Saat ini, India masih terus berjuang untuk mengatasi second wave atau gelombang kedua pandemi COVID-19. Bahkan para ahli berpendapat bahwa negara tersebut belum mencapai puncak dari second wave dalam beberapa pekan ke depan.
Kondisi tersebut berdampak pada meningkatnya kasus infeksi, RS di beberapa wilayah India kekurangan tempat tidur, serta alat bantu oksigen untuk pasien. Hal ini membuat India membutuhkan lebih banyak alat oksigen dari negara lain untuk mengatasi lonjakan kasus hingga stabil.
"Kami tidak memiliki cukup oksigen.

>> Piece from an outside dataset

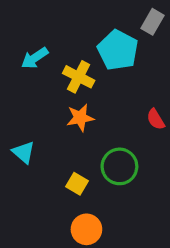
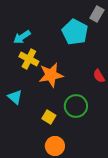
yellow cross: (79, 77) -> (29, 59), moved
orange star: (80, 118) -> (51, 75), size x1.4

Jika kita bisa mendapatkan lebih banyak oksigen, lebih banyak nyawa yang akan diselamatkan," ujar seorang pejabat tinggi pemerintahan setempat.
Beberapa hari terakhir, sejumlah kiriman alat oksigen dan peralatan medis lainnya datang dari beberapa negara yaitu Amerika Serikat, Prancis, Inggris, Rusia, dan negara-negara lainnya. Sebelum adanya bantuan ini, banyak pasien yang harus meninggal di jalanan karena tidak mendapatkan tempat tidur di RS.
Di ibukota India, New Delhi, banyak RS yang mulai kekurangan stok oksigen sejak dia pekan lalu. Tak hanya itu, sejumlah RS di Kolkata, Bangalore, dan kota besar lainnya juga melaporkan kekurangan alat medis yang serius.
https://trimay98.com/movies/drishyam-2-2/
Kasus COVID-19 RI Terbanyak Datang dari 10 Negara Ini
Berbagai varian baru COVID-19 sudah masuk ke Indonesia, sebagian di antaranya termasuk yang diwaspadai. Berdasarkan catatan Kantor Kesehatan Pelabuhan (KKP) Kementerian Kesehatan, ada beberapa negara yang paling banyak menyumbang masuknya kasus positif ke Indonesia.
Hal itu diungkap juru bicara satgas COVID-19 Prof Wiku Adisasmito dalam siaran pers Kamis (6/5/2021).
Tercatat selama periode 28 Desember 2020 hingga 3 Mei 2021, berikut 10 negara penyumbang kasus positif terbanyak:
Arab Saudi
Uni Emirat Arab
Turki
Malaysia
Qatar
Mesir
Jepang
Singapura
Kongo
Lebanon
Sedangkan 5 teratas negara sumber kasus pada WNA (Warga Negara Asing) adalah sebagai berikut:
India
Uni Emirat Arab
Qatar
Jepang
Turki
Prof Wiku mengingatkan, pembatasan pelaku perjalanan perlu dilakukan untuk mencegah masuknya berbagai mutasi dan varian baru virus Corona. Termasuk varian B1617 dari India, yang belakangan sudah menyebar ke berbagai negara, termasuk Indonesia.
"Virus tidak mengenal batas teritorial dan setiap negara saling terhubung," pesannya.